Spinal cord compression by a pulmonary hernia

Compressão medular traumática por hérnia pulmonar

Guilherme Valdir Baldo*, Alexandre Casagrande, Diogo Rath Fingerl Barbosa, Waldemar de Souza, Márcio Papaleo de Souza, Zaffer Maito

 

ABSTRACT:

Spinal cord compression by structures adjacent to the spine is a rare event. The authors present a case of spinal cord compression in an adult caused by a partial herniated lung after a traffic accident. No similar cases were found in the literature.

Keywords:
Spinal cord compression/etiology; Spinal cord compression/surgery; Spinal fractures; Hernia.

RESUMO:

A compressão medular traumática por estruturas adjacentes à coluna é um evento raro. Os autores apresentam um caso de compressão medular ocasionada por parte do pulmão herniado em um adulto após acidente automobilístico. Não foram identificados casos semelhantes na literatura.

Palavras-chave:
Compressão da medula espinal/etiologia; Compressão da medula espinal/cirurgia; Fraturas da coluna vertebral; Hérnia.

FIGURES

Citation: Baldo GV, Casagrande A, Barbosa DRF, Souza Junior W, Souza MP, Maito Z. Spinal cord compression by a pulmonary hernia. 53(6):802. doi:10.1016/j.rboe.2018.09.002
Note: Study conducted at Serviço de Ortopedia e Traumatologia, Hospital Governador Celso Ramos, Florianópolis, SC, Brazil.
Received: February 1 2017; Accepted: May 23 2017
 

INTRODUCTION

Traumatic spinal cord compression is usually caused by traumatic disc herniation,1,2 bone fragment displacement,3 hematomas,4 or foreign bodies.5 They are usually associated with high-energy trauma. The authors present a rare case of spinal cord compression caused by a herniated lung intruding into the medullary canal. The authors searched the literature for similar cases and retrieved no results.

 

CASE REPORT

A 30-year-old male patient was riding a motorcycle when he crashed into a truck. He was taken to the emergency room; he was conscious and complained of dyspnea, thoracolumbar pain, and lack of sensitivity and strength in the lower limbs. The patient presented tachycardia, tachypnea, and decreased vesicular murmur in the right hemithorax; pleural drainage was performed.
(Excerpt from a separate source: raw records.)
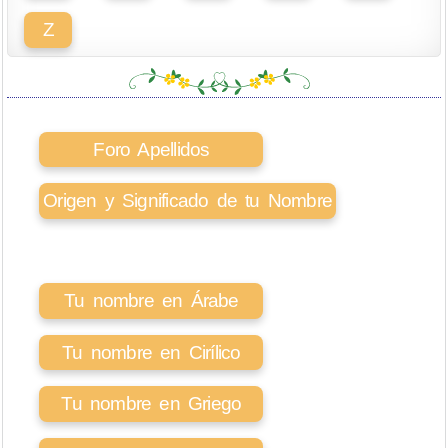
Z
Foro Apellidos
Origen y Significado de tu Nombre
Tu nombre en Árabe
Tu nombre en Cirílico
Tu nombre en Griego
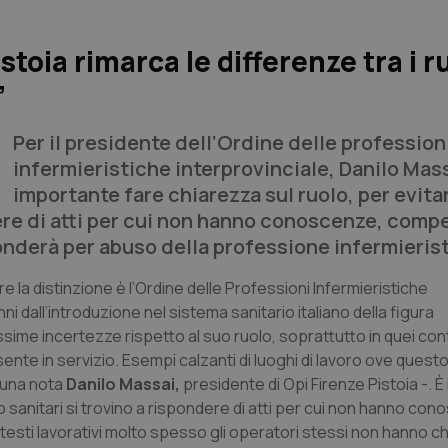
toia rimarca le differenze tra i ru
”
Per il presidente dell’Ordine delle profession
infermieristiche interprovinciale, Danilo Mass
importante fare chiarezza sul ruolo, per evita
dere di atti per cui non hanno conoscenze, comp
ponderà per abuso della professione infermierist
 la distinzione è l’Ordine delle Professioni Infermieristiche
nni dall’introduzione nel sistema sanitario italiano della figura
me incertezze rispetto al suo ruolo, soprattutto in quei contes
sente in servizio. Esempi calzanti di luoghi di lavoro ove ques
 una nota
Danilo Massai,
presidente di Opi Firenze Pistoia -. 
o sanitari si trovino a rispondere di atti per cui non hanno co
sti lavorativi molto spesso gli operatori stessi non hanno chiari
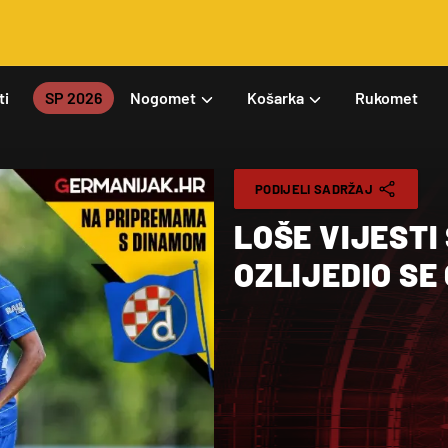
ti
SP 2026
Nogomet
Košarka
Rukomet
PODIJELI SADRŽAJ
LOŠE VIJESTI
OZLIJEDIO S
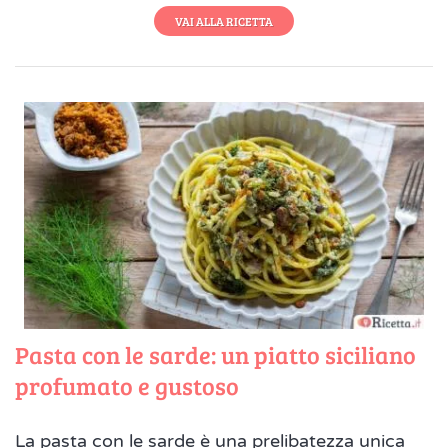
VAI ALLA RICETTA
Pasta con le sarde: un piatto siciliano
profumato e gustoso
La pasta con le sarde è una prelibatezza unica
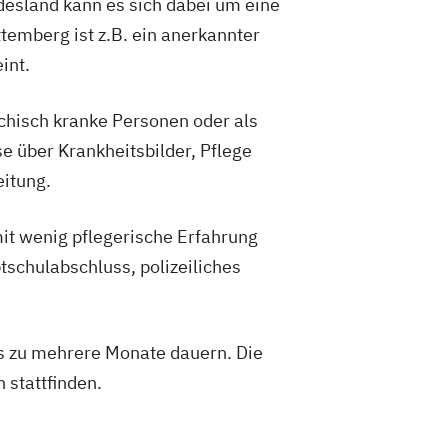
esland kann es sich dabei um eine
emberg ist z.B. ein anerkannter
int.
ychisch kranke Personen oder als
e über Krankheitsbilder, Pflege
itung.
mit wenig pflegerische Erfahrung
tschulabschluss, polizeiliches
is zu mehrere Monate dauern. Die
 stattfinden.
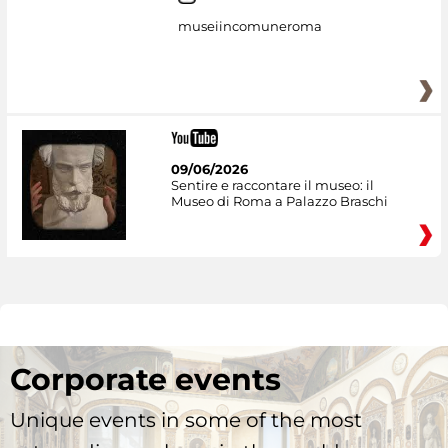
museiincomuneroma
09/06/2026
Sentire e raccontare il museo: il
Museo di Roma a Palazzo Braschi
Corporate events
Unique events in some of the most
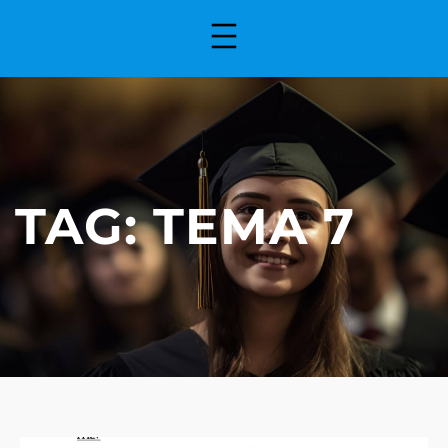
TAG:
TEMA 7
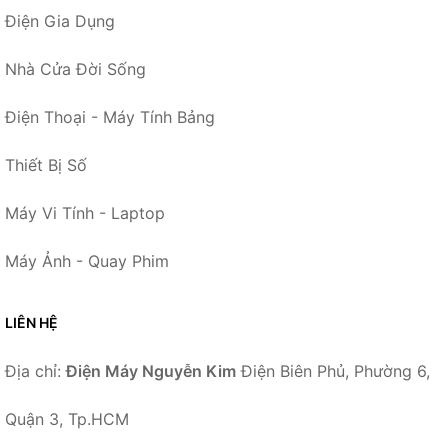
Điện Gia Dụng
Nhà Cửa Đời Sống
Điện Thoại - Máy Tính Bảng
Thiết Bị Số
Máy Vi Tính - Laptop
Máy Ảnh - Quay Phim
LIÊN HỆ
Địa chỉ:
Điện Máy Nguyễn Kim
Điện Biên Phủ, Phường 6,
Quận 3, Tp.HCM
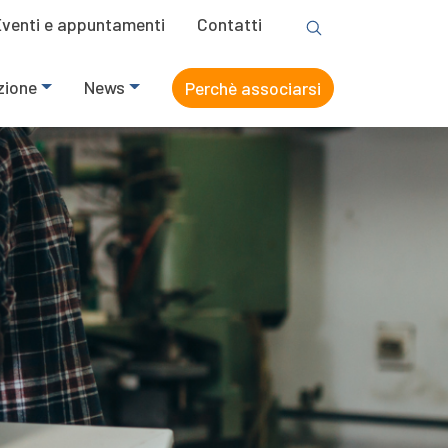
Eventi e appuntamenti
Contatti
zione
News
Perchè associarsi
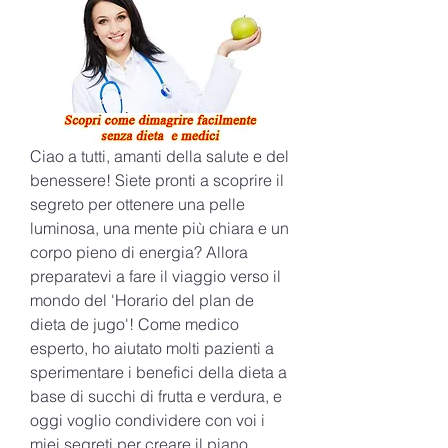
Ciao a tutti, amanti della salute e del 
benessere! Siete pronti a scoprire il 
segreto per ottenere una pelle 
luminosa, una mente più chiara e un 
corpo pieno di energia? Allora 
preparatevi a fare il viaggio verso il 
mondo del 'Horario del plan de 
dieta de jugo'! Come medico 
esperto, ho aiutato molti pazienti a 
sperimentare i benefici della dieta a 
base di succhi di frutta e verdura, e 
oggi voglio condividere con voi i 
miei segreti per creare il piano 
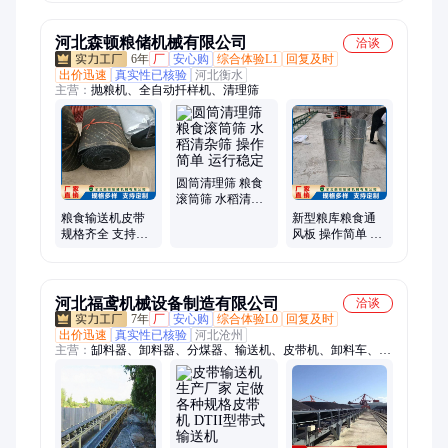
活扩展 厂家发货
活扩展 诚信经营
活扩展 规模厂家
河北森顿粮储机械有限公司
洽谈
6年
厂
安心购
综合体验L1
回复及时
出价迅速
真实性已核验
河北衡水
主营：
抛粮机、全自动扦样机、清理筛
圆筒清理筛 粮食
滚筒筛 水稻清杂
筛 操作简单 运行
粮食输送机皮带
新型粮库粮食通
稳定
规格齐全 支持定
风板 操作简单 货
制使用寿命长 耐
源充足 发货迅速
磨性好
森顿
河北福鸢机械设备制造有限公司
洽谈
7年
厂
安心购
综合体验L0
回复及时
出价迅速
真实性已核验
河北沧州
主营：
缷料器、卸料器、分煤器、输送机、皮带机、卸料车、平
托辊、密封件、滚筒轴、清扫器、750托辊、轴承座、驱动架、
缓冲床、td75支架、排渣滚筒、品型托辊、托辊配件、输送带
辊、托辊支架、矿用托辊、三连托辊、耐磨刮刀、托辊滚筒、三
联托辊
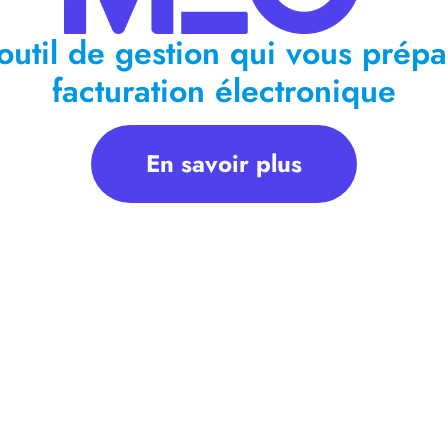
outil de gestion qui vous prépa
facturation électronique
En savoir plus
Vous devez même lui transmettre un certain nombre
à noter : au lieu de lui transmettre les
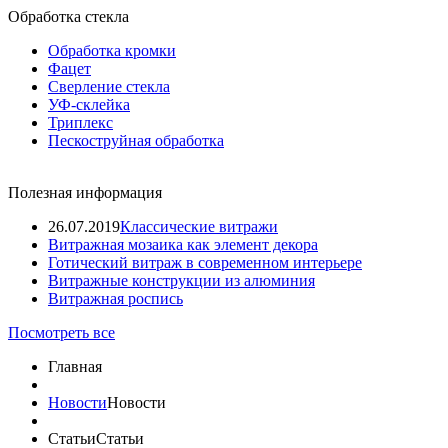
Обработка стекла
Обработка кромки
Фацет
Сверление стекла
УФ-склейка
Триплекс
Пескоструйная обработка
Полезная информация
26.07.2019
Классические витражи
Витражная мозаика как элемент декора
Готический витраж в современном интерьере
Витражные конструкции из алюминия
Витражная роспись
Посмотреть все
Главная
Новости
Новости
Статьи
Статьи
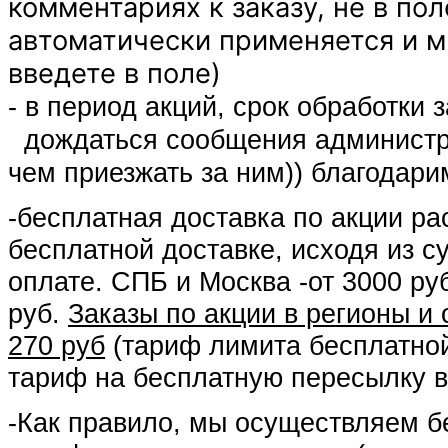
комментариях к заказу, не в пол
автоматически применяется и м
введете в поле)
- в период акций, срок обработки
дождаться сообщения администрат
чем приезжать за ним)) благодари
-бесплатная доставка по акции р
бесплатной доставке, исходя из су
оплате. СПБ и Москва -от 3000 руб
руб.
Заказы по акции в регионы и
270 руб
(тариф лимита бесплатно
тариф на бесплатную пересылку в
-Как правило, мы осуществляем б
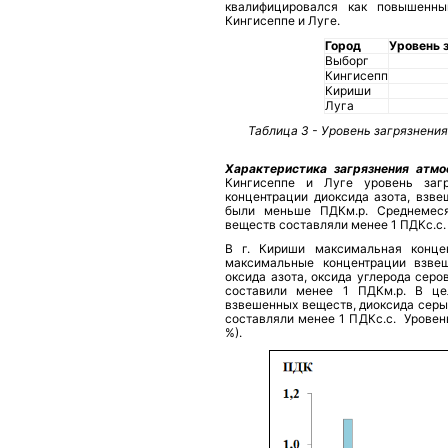
квалифицировался как повышенны
Кингисеппе и Луге.
Город
Уровень 
Выборг
Кингисепп
Кириши
Луга
Таблица 3 - Уровень загрязнени
Характеристика загрязнения атм
Кингисеппе и Луге уровень загр
концентрации диоксида азота, взве
были меньше ПДКм.р. Среднемеся
веществ составляли менее 1 ПДКс.с.
В г. Кириши максимальная концен
максимальные концентрации взвеш
оксида азота, оксида углерода серо
составили менее 1 ПДКм.р. В це
взвешенных веществ, диоксида серы,
составляли менее 1 ПДКс.с. Уровен
%).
The patient did not present deficits in the upper limbs, but was unable to mobilize the hips and lower limbs and presented anesthesia from the level of the root of L1 (Frankel grade A). He had no other injuries.

The radiographs demonstrated a right hemopneumothorax, with no signs of osteoligamentary lesions of the spine. Computed tomography indicated a spinal cord compression due to a soft tissue component between T9 and T10, and the air was visualized in the epidural space (Fig. 1). No signs of bone damage or dislocations were observed.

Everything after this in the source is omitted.